Transcribed page contents:
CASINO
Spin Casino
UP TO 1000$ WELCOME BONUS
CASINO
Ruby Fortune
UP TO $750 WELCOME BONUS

Task statement: Copy each line above containing the string "WELCOME".

Response area:
UP TO 1000$ WELCOME BONUS
UP TO $750 WELCOME BONUS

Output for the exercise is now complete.